Le Sea Eye 4 a porté secours aux 400 passagers d'une embarcation en détresse dans la SAR zone de Malte. Crédit : Sea-Eye
Le Sea Eye 4 a porté secours aux 400 passagers d'une embarcation en détresse dans la SAR zone de Malte. Crédit : Sea-Eye

Le Sea Eye 4 a porté secours, dans la soirée du 4 novembre, à 400 personnes qui avaient pris place sur une seule et même embarcation en bois. À son arrivée sur place, le bateau avait pris l'eau, et certains exilés étaient déjà dans la mer, sans gilets de sauvetage.

Le sauvetage s’est achevé au beau milieu de la nuit, au bout de plusieurs heures. Jeudi 4 novembre, le Sea-Eye 4, navire humanitaire de l’ONG éponyme, a secouru 400 personnes. Toutes avaient pris place dans une seule et même embarcation de bois, sur deux niveaux. L’équipage avait été alerté le matin même par Alarm Phone qu'un bateau était en détresse dans la SAR zone, la zone de recherche et de sauvetage en mer Méditerranée, de Malte.

Au moment de ce signalement, le Sea Eye 4 se trouvait à 6h de navigation de l’endroit. Sans réponse des autorités maltaises, le navire est tout de même parti sur les lieux. Il a récupéré, entre-temps, des gilets de sauvetage auprès de l’équipage de l’Ocean Viking, qui navigue également en Méditerranée en ce moment.

Le Rise Above - de l’ONG Mission Lifeline qui accompagne le Sea Eye 4 - plus petit et plus rapide, est arrivé en premier sur les lieux, en tout début de soirée. Sur place, la situation était déjà très critique. À cause d’une fuite, le bateau était en train de couler. "Plusieurs personnes étaient dans l'eau sans gilets de sauvetage, et ont dû être directement secourues dans la mer", rapporte Sea-Eye, dont le navire est arrivé peu de temps après. "L’équipage a rapidement fourni des gilets aux naufragés et ont les ont rassurés" pour stabiliser la situation. "Un si grand bateau en bois peut facilement chavirer en cas d'agitation et de panique", précise l’ONG.

Les rescapés nécessitant des soins médicaux urgents ont été sortis des eaux en priorité. L’un d’eux a été ranimé "avec succès" sur le canot de sauvetage qui l’emmenait vers le Sea Eye 4. D’après l’équipage, "l'évacuation complète du bateau en bois n'a pu être achevée qu'à minuit".

Ces 400 rescapés ont rejoint les 397 autres déjà présents sur le navire humanitaire. Ces hommes, ces femmes, dont certaines enceintes, et 153 mineurs avaient été secourus via plusieurs opérations distinctes, la veille et l’avant-veille du 4 novembre.

Le Sea Eye 4 compte désormais à son bord plus de 800 personnes. Sur le bateau, la situation est "dramatique". "Les secouristes atteignent la limite de leur charge de travail et les capacités [du navire] ne sont plus suffisantes", déplore Christine Winkelmann, membre de German Doctors, une association présente à bord qui prodigue les soins médicaux aux migrants.

L’attitude "honteuse" de Malte

Après ce sauvetage d’envergure, le navire a mis le cap sur Lampedusa, l’île italienne n’étant qu’à quelques heures du lieu du sauvetage. Le Sea Eye 4 a demandé au centre de coordination des secours à Rome l’attribution d’un port sûr, et au ministère des Affaires étrangères, une aide urgente. Malte quant à elle, a refusé de communiquer à ce sujet, alors même que le naufrage a eu lieu dans la SAR zone lui appartenant.
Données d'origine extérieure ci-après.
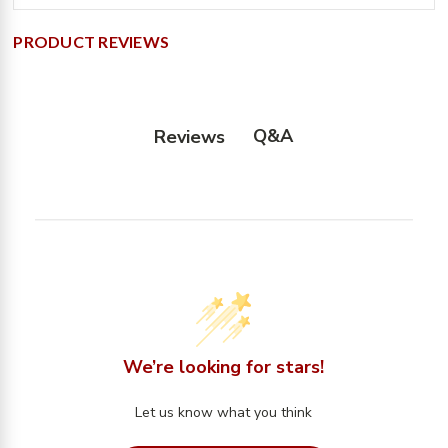
PRODUCT REVIEWS
Q&A
Reviews
We’re looking for stars!
Let us know what you think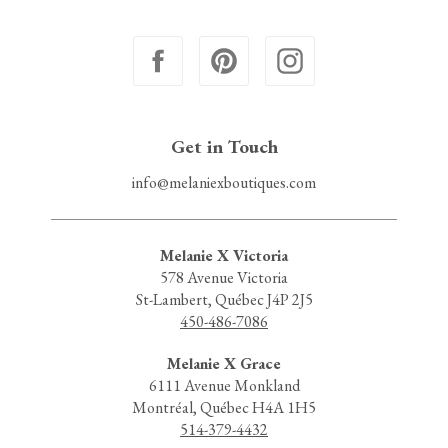
Get in Touch
info@melaniexboutiques.com
Melanie X Victoria
578 Avenue Victoria
St-Lambert, Québec J4P 2J5
450-486-7086
Melanie X Grace
6111 Avenue Monkland
Montréal, Québec H4A 1H5
514-379-4432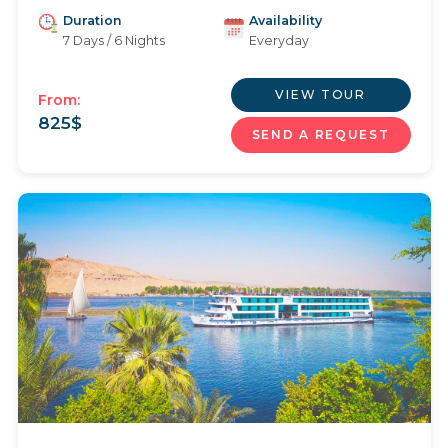
Duration
Availability
7 Days / 6 Nights
Everyday
VIEW TOUR
From:
825
$
SEND A REQUEST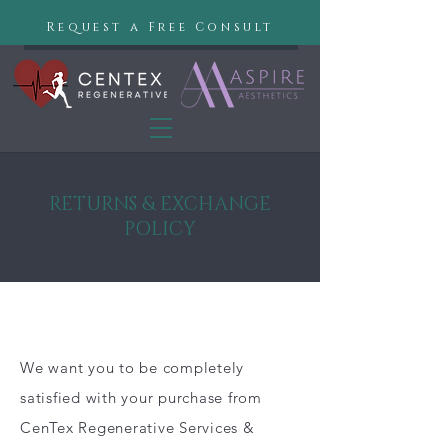
Request a Free Consult
RETURNS & EXCHANGE
POLICY
We want you to be completely
satisfied with your purchase from
CenTex Regenerative Services &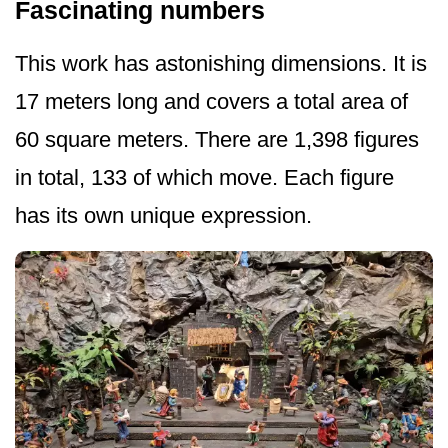
Fascinating numbers
This work has astonishing dimensions. It is
17 meters long and covers a total area of
60 square meters. There are 1,398 figures
in total, 133 of which move. Each figure
has its own unique expression.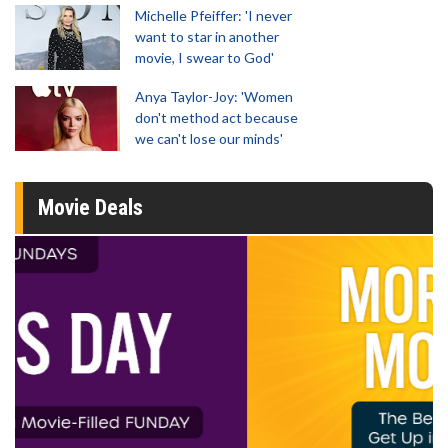
Michelle Pfeiffer: 'I never
want to star in another
movie, I swear to God'
Anya Taylor-Joy: 'Women
don't method act because
we can't lose our minds'
Movie Deals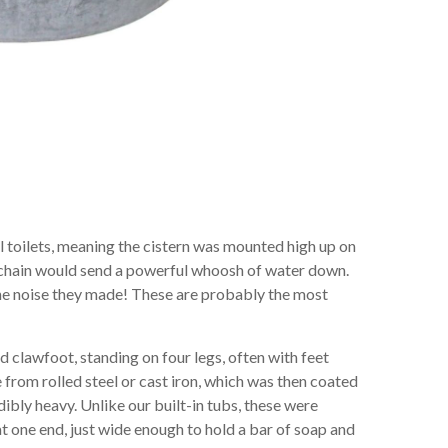
l toilets, meaning the cistern was mounted high up on
he chain would send a powerful whoosh of water down.
he noise they made! These are probably the most
 clawfoot, standing on four legs, often with feet
 from rolled steel or cast iron, which was then coated
ibly heavy. Unlike our built-in tubs, these were
at one end, just wide enough to hold a bar of soap and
Une attitude qui "met en danger la santé et la vie des personnes secourues et de notre équipage, s’insurge Gorden Isler, président de l’association allemande. Il est honteux de voir Malte éluder à plusieurs reprises sa responsabilité et ignorer les appels d'urgence". Sur Twitter, l'ONG s'interroge : "Que serait-il advenu de ces gens si le Sea Eye 4 ne leur était pas venu en aide ?"
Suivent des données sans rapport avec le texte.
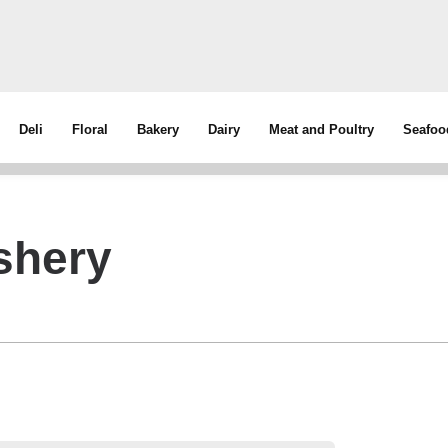
Deli
Floral
Bakery
Dairy
Meat and Poultry
Seafoo
shery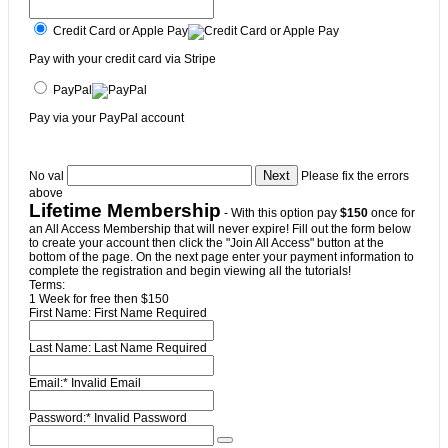
Credit Card or Apple Pay
Pay with your credit card via Stripe
PayPal
Pay via your PayPal account
No val
Please fix the errors
above
Lifetime Membership
- With this option pay
$150
once for
an All Access Membership that will never expire! Fill out the form below
to create your account then click the "Join All Access" button at the
bottom of the page. On the next page enter your payment information to
complete the registration and begin viewing all the tutorials!
Terms:
1 Week for free then $150
First Name:
First Name Required
Last Name:
Last Name Required
Email:*
Invalid Email
Password:*
Invalid Password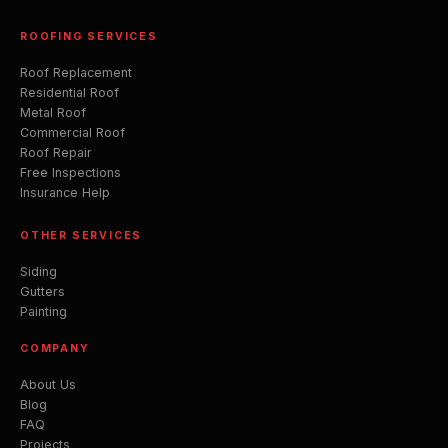
ROOFING SERVICES
Roof Replacement
Residential Roof
Metal Roof
Commercial Roof
Roof Repair
Free Inspections
Insurance Help
OTHER SERVICES
Siding
Gutters
Painting
COMPANY
About Us
Blog
FAQ
Projects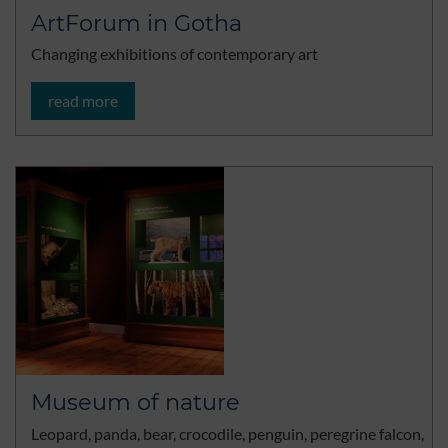
ArtForum in Gotha
Changing exhibitions of contemporary art
read more
Museum of nature
Leopard, panda, bear, crocodile, penguin, peregrine falcon,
La rédaction tient à rappeler que les navires humanitaires (Ocean Viking, Sea Watch, Mare Jonio...) sillonnent une partie très limitée de la mer Méditerranée. La présence de ces ONG est loin d’être une garantie de secours pour les migrants qui veulent tenter la traversée depuis les côtes africaines. Beaucoup d’embarcations passent inaperçues dans l’immensité de la mer. Beaucoup de canots sombrent aussi sans avoir été repérés. La Méditerranée reste aujourd’hui la route maritime la plus meurtrière au monde.